According to Bob Long of the Hamilton Community Foundation, the organization that created the scholarship, only about 15 percent of current Hamilton residents have a college education. He hopes the incentive will help to change that.
"It's an opportunity to bring more people, especially young people with lots of energy, into the community," he said.
To receive the cash, which is paid in installments of $200 for up to 25 months, program participants must:
Not live in Hamilton at the time of the application process.
Have graduated within the past seven years from a "STEAM" program, meaning Science, Technology, Engineering, Arts and Mathematics.
Have at least $5,000 in outstanding student debt.

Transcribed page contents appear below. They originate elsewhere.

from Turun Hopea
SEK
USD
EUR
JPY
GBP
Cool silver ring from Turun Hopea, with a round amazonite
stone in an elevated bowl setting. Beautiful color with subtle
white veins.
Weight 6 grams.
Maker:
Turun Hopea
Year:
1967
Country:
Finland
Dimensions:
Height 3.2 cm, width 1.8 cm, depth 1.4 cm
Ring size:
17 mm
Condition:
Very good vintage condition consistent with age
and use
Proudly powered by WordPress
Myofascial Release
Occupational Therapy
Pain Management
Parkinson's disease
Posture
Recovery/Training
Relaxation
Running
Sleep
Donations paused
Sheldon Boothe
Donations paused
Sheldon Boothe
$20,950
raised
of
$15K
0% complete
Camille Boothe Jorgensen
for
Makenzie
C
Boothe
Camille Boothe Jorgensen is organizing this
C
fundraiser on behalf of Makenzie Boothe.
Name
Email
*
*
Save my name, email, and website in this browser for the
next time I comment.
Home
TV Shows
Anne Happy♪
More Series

Move into Hamilton's urban core, which includes the specific neighborhoods of Downtown/Central Business District; Riverview; German Village; Dayton Lane; or Rossville.
Demonstrate employment in the greater Hamilton area or Butler County.
"It's a very good time to be here," Long said. You do see, especially in the downtown, that things are changing. A lot of empty buildings now have new shops."
And, with any luck, they'll have new Hamiltonians to patronize them.
Applications for the scholarship will officially open in March. Only 10 young professionals will be accepted in 2018, but the Hamilton Community Foundation hopes to expand the pool of recipients in the future, Long said.